Not many readers will know the progamming language FORTH, that was developed in 1970 by Charles H. Moore (not THIS Moore), who was programming on an IBM 1130 computer in Fortran, ALGOL, PL/I and Assembler. The 1130 was called a "third-generation computer", which had about the cpacity of an arduino nano, but the peripherials like a card puncher/reader had the size of a fridge.
Moore wanted a more flexible and interactive approach, so he created a new language, which he thought could be a perfect match for the upcomin micro-comupters, which where called the "fourth-generation". As the 1130 permitted only five-character identifiers, FOURTH became FORTH, a nicer play on words anyway.
FORTH featured an ingenious simple concept, using a stack as it´s only memory. Every input was pushed ontop of this stack, regardless of its type: Constants, operators and even function definitions could be pushed. So, mathematical operations used a inverted polish notation. To add two number, just write
3 4 + .[RETURN]
Commands are executed immediately after pressing return, the dot at the end advises the program to print the result.
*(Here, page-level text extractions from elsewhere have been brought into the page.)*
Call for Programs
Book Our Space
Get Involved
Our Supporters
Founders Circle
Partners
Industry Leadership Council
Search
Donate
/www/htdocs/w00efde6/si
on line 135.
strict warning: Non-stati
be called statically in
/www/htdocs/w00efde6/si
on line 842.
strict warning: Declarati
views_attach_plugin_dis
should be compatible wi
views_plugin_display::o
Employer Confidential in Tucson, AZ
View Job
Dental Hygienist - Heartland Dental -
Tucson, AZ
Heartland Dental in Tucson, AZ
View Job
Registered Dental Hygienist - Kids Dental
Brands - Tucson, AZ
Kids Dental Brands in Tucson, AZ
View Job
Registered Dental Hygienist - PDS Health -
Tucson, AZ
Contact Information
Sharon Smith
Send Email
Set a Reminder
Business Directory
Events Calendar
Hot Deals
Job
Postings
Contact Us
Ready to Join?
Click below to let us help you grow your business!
Function definitions started with a ":" followed by a function name and end with a ";". So, a function was defined like this:
: addFour 4 + ;
3 addFour . [RETURN]
All functions are stored in a dictionary, that is growing with every definition. So, writing a program just meant to start with an empty directory and add more and more functions. Finally, the last function was called to execute the program. (If you want to learn more, there is still an active community and a nice online documentation.
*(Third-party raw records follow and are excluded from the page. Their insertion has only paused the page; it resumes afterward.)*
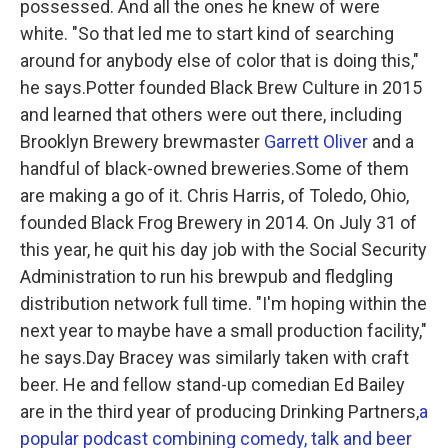
possessed. And all the ones he knew of were
white. "So that led me to start kind of searching
around for anybody else of color that is doing this,"
he says.Potter founded Black Brew Culture in 2015
and learned that others were out there, including
Brooklyn Brewery brewmaster
Garrett Oliver
and a
handful of black-owned breweries.Some of them
are making a go of it. Chris Harris, of Toledo, Ohio,
founded Black Frog Brewery in 2014. On July 31 of
this year, he quit his day job with the Social Security
Administration to run his brewpub and fledgling
distribution network full time. "I'm hoping within the
next year to maybe have a small production facility,"
he says.Day Bracey was similarly taken with craft
beer. He and fellow stand-up comedian Ed Bailey
are in the third year of producing Drinking Partners,
a
popular podcast combining comedy, talk and beer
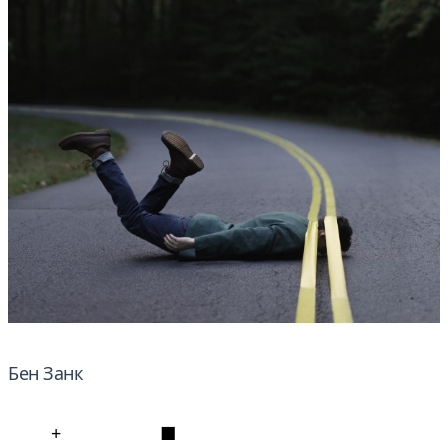
Бен Занк
+
■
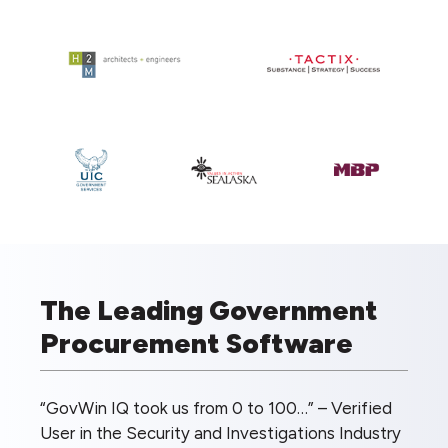
The Leading Government
Procurement Software
“GovWin IQ took us from 0 to 100…” – Verified
User in the Security and Investigations Industry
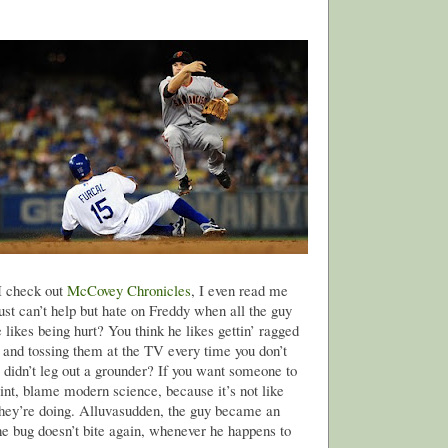
 I check out
McCovey Chronicles
, I even read me
just can’t help but hate on Freddy when all the guy
 likes being hurt? You think he likes gettin’ ragged
 and tossing them at the TV every time you don’t
r didn’t leg out a grounder? If you want someone to
int, blame modern science, because it’s not like
they’re doing. Alluvasudden, the guy became an
the bug doesn’t bite again, whenever he happens to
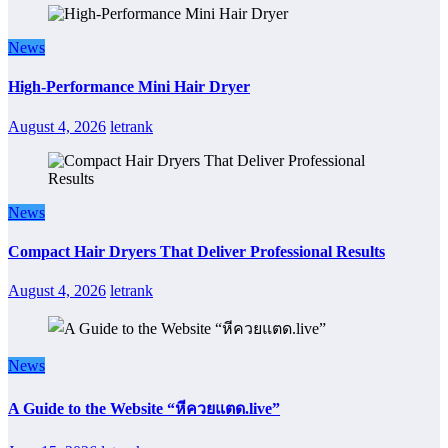
News
High-Performance Mini Hair Dryer
August 4, 2026
letrank
News
Compact Hair Dryers That Deliver Professional Results
August 4, 2026
letrank
News
A Guide to the Website “หีควยแตด.live”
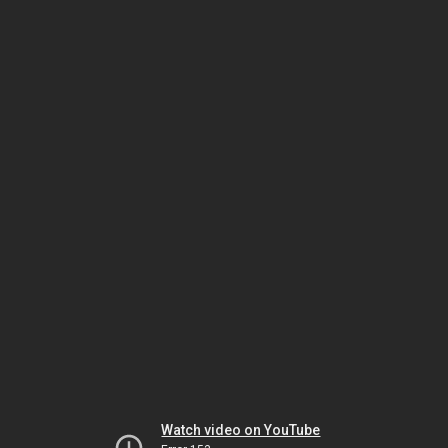
Watch video on YouTube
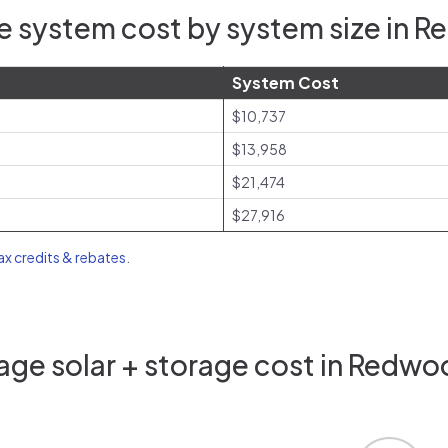
e system cost by system size in R
System Cost
$10,737
$13,958
$21,474
$27,916
tax credits & rebates
.
ge solar + storage cost in Redwo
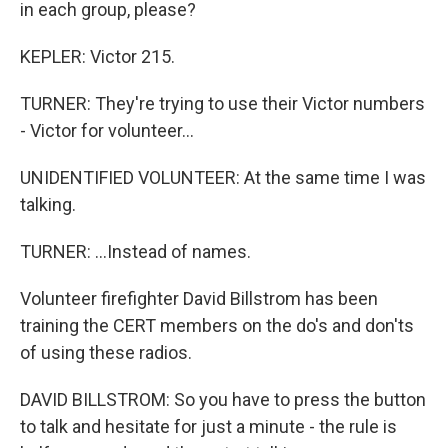
in each group, please?
KEPLER: Victor 215.
TURNER: They're trying to use their Victor numbers
- Victor for volunteer...
UNIDENTIFIED VOLUNTEER: At the same time I was
talking.
TURNER: ...Instead of names.
Volunteer firefighter David Billstrom has been
training the CERT members on the do's and don'ts
of using these radios.
DAVID BILLSTROM: So you have to press the button
to talk and hesitate for just a minute - the rule is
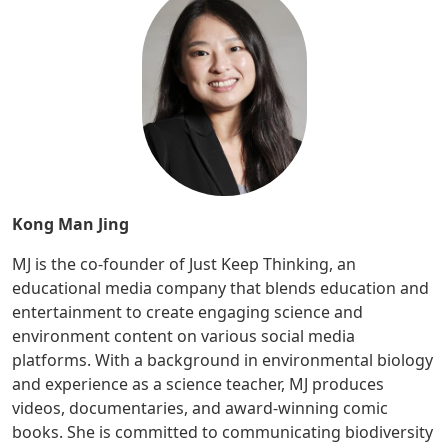
Kong Man Jing
MJ is the co-founder of Just Keep Thinking, an
educational media company that blends education and
entertainment to create engaging science and
environment content on various social media
platforms. With a background in environmental biology
and experience as a science teacher, MJ produces
videos, documentaries, and award-winning comic
books. She is committed to communicating biodiversity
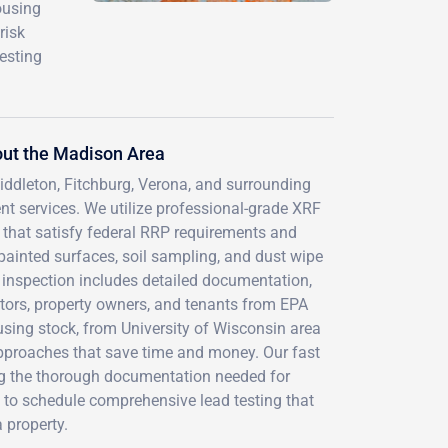
ousing
risk
esting
out the Madison Area
iddleton, Fitchburg, Verona, and surrounding
 services. We utilize professional-grade XRF
s that satisfy federal RRP requirements and
painted surfaces, soil sampling, and dust wipe
 inspection includes detailed documentation,
ctors, property owners, and tenants from EPA
using stock, from University of Wisconsin area
approaches that save time and money. Our fast
ng the thorough documentation needed for
 to schedule comprehensive lead testing that
 property.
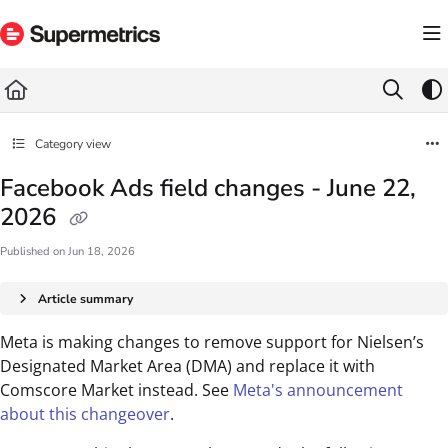
Documentation Index
Fetch the complete documentation index at:
https://docs.supermetrics.com/llms.txt
Use this file to discover all available pages before exploring further.
Category view
Facebook Ads field changes - June 22,
2026
Published on Jun 18, 2026
Article summary
Meta is making changes to remove support for Nielsen’s
Designated Market Area (DMA) and replace it with
Comscore Market instead. See
Meta's announcement
about this changeover
.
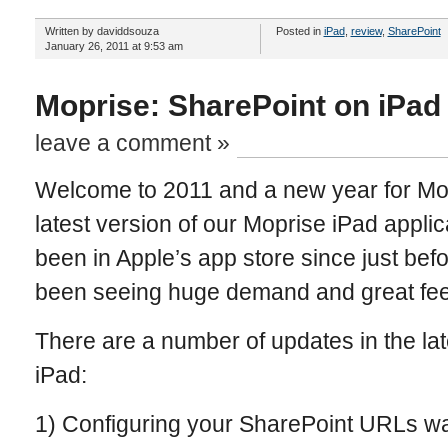
Written by daviddsouza
Posted in
iPad
,
review
,
SharePoint
January 26, 2011 at 9:53 am
Moprise: SharePoint on iPad
leave a comment »
Welcome to 2011 and a new year for Mo
latest version of our Moprise iPad appli
been in Apple’s app store since just bef
been seeing huge demand and great fee
There are a number of updates in the lat
iPad:
1) Configuring your SharePoint URLs was 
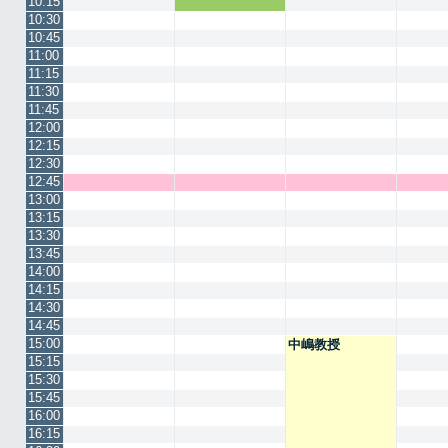
10:15
10:30
10:45
11:00
11:15
11:30
11:45
12:00
12:15
12:30
12:45
13:00
13:15
13:30
13:45
14:00
14:15
14:30
14:45
15:00
中嶋教授
15:15
15:30
15:45
16:00
16:15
The core of FORTH system can be increadibily small (only some kB), and most of the core was already programmed in FORTH itself. As FORTH can act as an operation system too, it gained some popularity in a varity of application field.
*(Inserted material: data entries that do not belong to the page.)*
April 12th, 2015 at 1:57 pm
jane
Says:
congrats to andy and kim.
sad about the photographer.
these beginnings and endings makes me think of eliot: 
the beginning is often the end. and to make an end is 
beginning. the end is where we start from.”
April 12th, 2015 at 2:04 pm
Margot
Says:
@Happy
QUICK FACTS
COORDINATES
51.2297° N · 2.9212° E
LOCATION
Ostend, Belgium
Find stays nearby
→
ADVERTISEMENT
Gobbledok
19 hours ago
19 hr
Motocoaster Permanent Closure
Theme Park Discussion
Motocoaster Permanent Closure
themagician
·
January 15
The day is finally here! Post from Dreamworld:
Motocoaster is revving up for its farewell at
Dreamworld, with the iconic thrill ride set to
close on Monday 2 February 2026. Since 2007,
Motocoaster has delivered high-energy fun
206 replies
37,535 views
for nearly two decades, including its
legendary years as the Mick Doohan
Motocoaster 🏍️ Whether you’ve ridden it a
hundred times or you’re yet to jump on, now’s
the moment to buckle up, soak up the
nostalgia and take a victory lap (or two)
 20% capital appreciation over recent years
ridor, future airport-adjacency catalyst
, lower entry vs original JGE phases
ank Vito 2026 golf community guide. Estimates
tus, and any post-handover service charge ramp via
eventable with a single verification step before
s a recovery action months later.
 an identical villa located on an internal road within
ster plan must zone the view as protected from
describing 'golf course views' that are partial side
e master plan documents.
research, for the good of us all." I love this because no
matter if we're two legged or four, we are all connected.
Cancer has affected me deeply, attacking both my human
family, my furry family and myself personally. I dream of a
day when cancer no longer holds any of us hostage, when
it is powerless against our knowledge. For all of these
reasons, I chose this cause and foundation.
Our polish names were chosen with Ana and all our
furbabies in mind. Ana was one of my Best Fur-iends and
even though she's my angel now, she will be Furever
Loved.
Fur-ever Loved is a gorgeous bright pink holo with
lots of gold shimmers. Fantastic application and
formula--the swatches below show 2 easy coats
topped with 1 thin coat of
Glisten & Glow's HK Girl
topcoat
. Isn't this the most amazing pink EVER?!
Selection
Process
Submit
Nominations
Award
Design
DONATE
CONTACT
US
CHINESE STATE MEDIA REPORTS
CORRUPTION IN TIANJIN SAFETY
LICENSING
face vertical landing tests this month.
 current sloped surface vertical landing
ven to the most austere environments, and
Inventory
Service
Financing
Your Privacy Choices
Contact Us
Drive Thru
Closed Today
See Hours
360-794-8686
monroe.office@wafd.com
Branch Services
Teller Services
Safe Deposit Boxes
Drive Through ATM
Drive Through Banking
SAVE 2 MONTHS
Though FORTH is available for almost any computer system as open source, it never reached a larger community for some reasons:
- Using stack oriented operations is very machine-friendly, but not easy to understand.
- The lack of more advanced structures made it very hard to follow the program logic. Reading and understanding a program was nearly impossible, even if you created the code yourself 14 days ago.
Nevertheless, FORTH programmers regularly won speed programming contests as programming in FORTH may be very efficient and compact.
So, what can we learn from this?
Maintainability and human readability are very important for any programming paradigm. Maybe you find a very tricky and smart way to solve a problem. If you are not able to understand your solution some days later, maybe the solution was not a s good as you thought?
Today, we find lot´s of discussion about OO vs Functional Programming. Even if the one or other approach has some advantages, it is still important care for the human readability.